4. Babydoll Southdown Sheep
Also commonly referred to as the “Impish creature” by many, the Babydoll Southdown sheep breed is known for its adorable appearance and calm and friendly demeanor.
These hornless sheep originate from England around the 1800s and they are known for being some of the best mothers out there.
This is because most ewes can easily produce large litters, and not only that but they are also fairly large sized creatures that will more than earn their keep when their time comes.
Because of how friendly and cute they are, Babydoll Southdown sheep are also commonly used as pets by a lot of people too.
3. Miniature Cattle
While a full herd of miniature Holsteins may not be the best option for you to go for if you have a large-sized farm, they make for the perfect addition to any small farm out there.
What’s best about mini cows is that there are so many different breeds for you to go for from this lineup, including miniature Dexters, Jerseys, Herefords and even Lowlines for that matter.
Most of them will weigh in at less than 1,000 pounds or 450kg each and they’ll give you more milk than you can carry despite their fairly small size.

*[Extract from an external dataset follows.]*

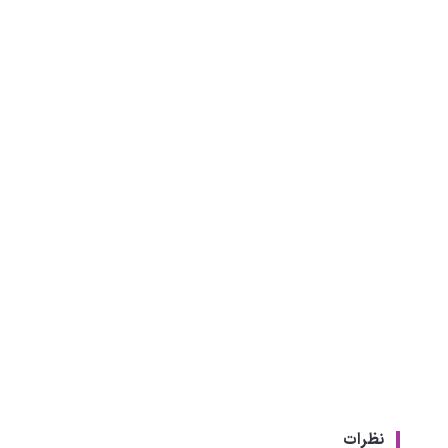
نظرات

Most adult bulls will also be as tall as 38 to 44 inches too, or 96 to 111cm for our European readers.
2. Berkshire Pigs
Berkshire pigs are believed to originate from England around the 1800s, although it is hard to actually pinpoint when they were officially developed, as the American Berkshire Association was barely formed around 1875.

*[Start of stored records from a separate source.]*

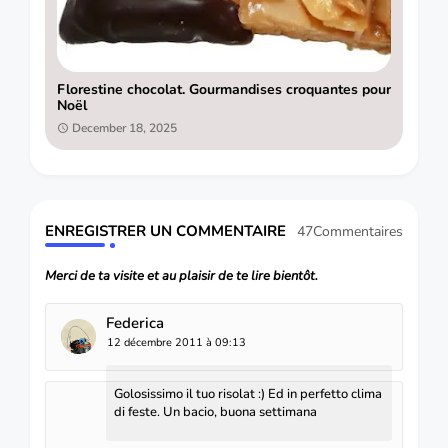
Florestine chocolat. Gourmandises croquantes pour
Noël
December 18, 2025
ENREGISTRER UN COMMENTAIRE
47Commentaires
Merci de ta visite et au plaisir de te lire bientôt.
Federica
12 décembre 2011 à 09:13
Golosissimo il tuo risolat :) Ed in perfetto clima
di feste. Un bacio, buona settimana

Regardless, this was actually the first swine registry and breeding group to have been created in the whole wide world, which in itself makes this a very important breed to keep notes on.
But even if you don’t care about the history lesson, you should be happy to hear that most Berkshire pigs can get as heavy as 600 pounds or 270kg each, and they tend to mature fairly quickly too, making them a great option for farmers that want a quick profit living on their farm.
1. Pygmy Goats
The Pygmy goat breed needs no introduction, as it is by far one of the most famous goat breeds in the world.
What makes them special is their size though, as they only really get as tall as 16 to 23 inches or 40 to 60cm each.
They are very friendly and easy to train and on top of that they are very proficient breeders, with their first breeding usually taking place between 12 and 18 months and them being capable of bearing one to four babies every year or so.
Your farm may be small in scale, but that doesn’t mean that you should limit yourself to only one breed of chickens or cows.
Make sure to experiment with your livestock, adding more and more breeds to the mix while also keeping in mind the overall small size of your farm.
Before long your profits might be going through the roof and you will start to invest in larger and larger pastures to keep your livestock happy, and as long as you opt for these breeds right here, your odds of making it in the industry have pretty much tripled overnight.